Itulah yang terlihat di zaman now. Di masa sekarang, banyak pendidik yang kesulitan memberi penjelasan kepada murid tentang cara berpakaian yang baik. Misalnya, baju seragam atasan mesti dimasukkan ke celana. Para pendidik boleh berbusa-busa memberi pengarahan, tetapi seumpama sang murid yang tidak rapi berpakaian kemudian menjawab dengan ucapan, “Lha wong  presidennya saja pakaiannya tidak dimasukkan”, maka sang guru akan salah tingkah.

Bisa jadi suatu saat akan ada anak sekolah memakai kaos oblong ketika hendak belajar. Dan ketika ditanya sang guru, dia berujar, “Presiden saja meresmikan stasiun menggunakan kaos oblong.” Tidak ada yang salah, bukan? Kita telah telanjur bersepakat bahwa presiden adalah role model kepantasan, kesantunan, dan segi lain yang baik-baik sifatnya.

Hanya di zaman now pula ada wakil wali kota yang rambutnya di kuncir ketika memimpin upacara sampai-sampai Menteri Dalam Negeri kebingungan mau berbuat apa terhadap anak buahnya yang kebetulan seorang artis penyanyi itu.  Menteri tidak  memiliki referensi untuk menangani “kasus” seperti itu. Referensi justru dimiliki si penyanyi itu. Ya presidennya yang senang tampil beda  itulah referensinya.

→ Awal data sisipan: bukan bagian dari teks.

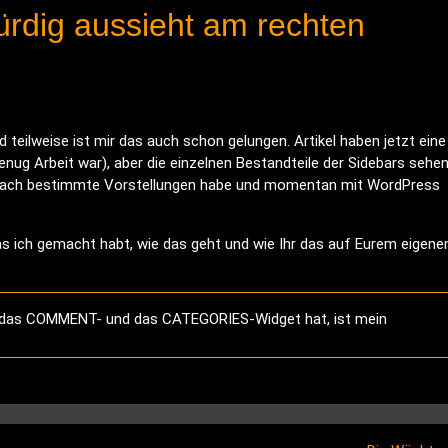
rdig aussieht am rechten
teilweise ist mir das auch schon gelungen. Artikel haben jetzt eine
nug Arbeit war), aber die einzelnen Bestandteile der Sidebars sehe
fach bestimmte Vorstellungen habe und momentan mit WordPress
as ich gemacht habt, wie das geht und wie Ihr das auf Eurem eigene
e das COMMENT- und das CATEGORIES-Widget hat, ist mein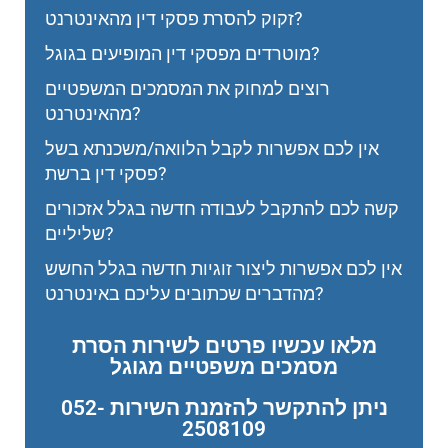
זקוק להסרת פסקי דין מהאינטרנט?
מוטרדים מפסקי דין המופיעים בגוגל?
רוצים למחוק את המסמכים המשפטיים
מהאינטרנט?
אין לכם אפשרות לקבל הלוואה/משכנתא בשל
פסקי דין ברשת?
קשה לכם להתקבל לעבודה חדשה בגלל אזכורים
שליליים?
אין לכם אפשרות ליצור זוגיות חדשה בגלל החשש
מהדברים שכתובים עליכם באינטרנט?
מלאו עכשיו פרטים לשירות הסרת
מסמכים משפטיים מגוגל
ניתן להתקשר להזמנת השירות 052-
2508109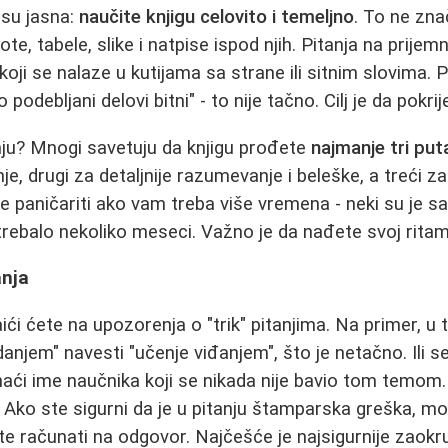
 su jasna:
naučite knjigu celovito i temeljno
. To ne zn
ote, tabele, slike i natpise ispod njih. Pitanja na prije
koji se nalaze u kutijama sa strane ili sitnim slovima. 
odebljani delovi bitni" - to nije tačno. Cilj je da pokrij
nju? Mnogi savetuju da knjigu prođete
najmanje tri put
, drugi za detaljnije razumevanje i beleške, a treći za
 paničariti ako vam treba više vremena - neki su je sav
 trebalo nekoliko meseci. Važno je da nađete svoj ritam
anja
ći ćete na upozorenja o "trik" pitanjima. Na primer, u 
anjem" navesti "učenje viđanjem", što je netačno. Ili 
ći ime naučnika koji se nikada nije bavio tom temom
. Ako ste sigurni da je u pitanju štamparska greška, mo
te računati na odgovor. Najčešće je najsigurnije zaokru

Semua itu baru ada di zaman kini. Periode sebelum ini, rasanya banyak hal baik-baik saja, santun-santun saja. Dari Bung Karno sampai SBY, semua pantas-pantas saja cara berpakaiannya. Semua tindak-tanduk presiden tidak ada yang aneh-aneh dengan perilaku aksesorik yang tidak substantif. Pengecualian ada dalam diri Abdurrahman Wahid. Orang yang naik menjadi presiden karena waktu itu muncul arus deras penolakan “asal bukan Megawati” itu, akhirnya juga tumbang, tidak genap satu periode memimpin negara tercinta ini. Gus Dur terhenti karena ucapan-ucapan yang dibangunnya dianggap tidak baik, terutama oleh “poros tengah” yang waktu itu dimotori Amien Rais.

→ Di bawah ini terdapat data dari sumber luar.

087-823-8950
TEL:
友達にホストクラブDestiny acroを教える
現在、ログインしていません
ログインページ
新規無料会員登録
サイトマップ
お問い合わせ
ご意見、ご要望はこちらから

Penerus Gus Dur, Megawati, justru bertolak belakang dengan pendahulunya dalam soal gaya bicara. Jika Gus Dur senang mengobral omongan, Megawati justru irit bicara. Mantan Ketua Umum PB Nahdlatul Ulama, KH Hasyim Muzadi (alm) pernah berujar, “menyuruh Gus Dur diam sama sulitnya dengan menyuruh Megawati bicara”. Sebuah satire yang tepat.

Periode setelah Megawati adalah era pemilihan langsung presiden. Rakyat memilih sendiri presidennya. Dan terpilihlah Susilo Bambang Yudhoyono yang berpasangan dengan M. Jusuf Kalla. Pada periode kedua, SBY bergandengan dengan Boediono.

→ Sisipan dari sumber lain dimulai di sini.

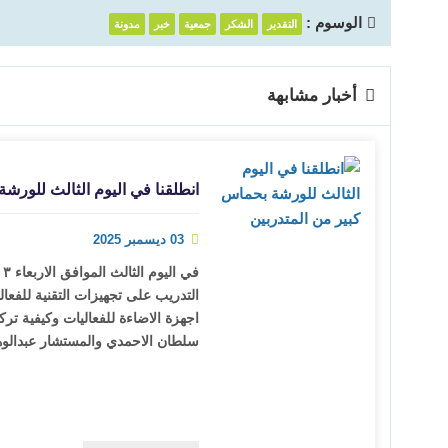
الوسوم :
التقدير
الشكر
جمعية
خبر
مدونة
أخبار مشابهة
انطلقنا في اليوم الثالث للورش
03 ديسمبر 2025
في
التدريب على تجهيزات التقنية للفعا
اجهزة الاضاءة للفعاليات وكيفية ترك
سلطان الاحمدي والمستشار عبدالو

Melalui pilihan langsung itu, rakyat rasanya memilih orang atau pasangan yang tepat. SBY merupakan sosok yang memiliki nalar kuat tetapi juga bisa bekerja keras. Pemimpin, lebih tepatnya presiden Indonesia, memang harus perform sebagai pemimpin negara besar ini. Perpaduan nalar dan motorik yang baik akan melahirkan hati yang bijak (wise). Kapasitas pemimpin wise itulah yang kita cari.

Salah satu konsekuensi menjadi presiden di era reformasi ini adalah  akan dikritik habis, di sana-sini dicaci-maki, dan menjadi sasaran tembak musuh-musuh politiknya. Bisa saja dengan powernya, para kritikus itu dibungkamnya. Namun, SBY tidak pernah melakukan itu. Diperlukan wisdom yang luar biasa untuk memimpin Indonesia di era orang boleh bicara bebas ini.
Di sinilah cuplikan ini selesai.